What MCP Does NOT Solve

  • Bad tool design
  • Weak or vague prompts
  • Latency at the model level
  • Capability gaps in the underlying LLM
  • Business logic duplication inside your tools

MCP standardises access. It does not improve what you expose.


Migration Path

Don't start with MCP. Migrate to it when the pain appears:

  1. Start with plain tool calling
  2. Identify tools being duplicated across teams or surfaces
  3. Wrap those shared tools in an MCP server
  4. Add auth, deployment, and observability incrementally

Avoid premature standardisation. It's just premature optimisation with a fancier name.


Further Resources


If this saved you from building an MCP server you didn't need — hit clap.
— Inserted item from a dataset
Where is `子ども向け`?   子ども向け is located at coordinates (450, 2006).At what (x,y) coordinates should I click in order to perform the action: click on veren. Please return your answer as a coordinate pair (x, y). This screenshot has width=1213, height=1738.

It takes one second and tells the algorithm this is worth distributing. If you've already wired MCP into production, drop your setup in the comments — specifically curious what the auth layer looks like on your end.


The Honest Verdict

MCP won't make your architecture simpler. It will make it honest — every tool, resource, and auth scope exactly where it belongs, exposed through a contract any host can consume.

If you're building for one app, one team: skip it. Plain tool calling ships faster and is entirely adequate.

But if you're building something multiple systems or teams will consume — especially if those tools already exist as APIs — MCP ends the "three copies of the same integration, each slightly wrong" problem permanently.

That's the only problem it solves. It solves it very well.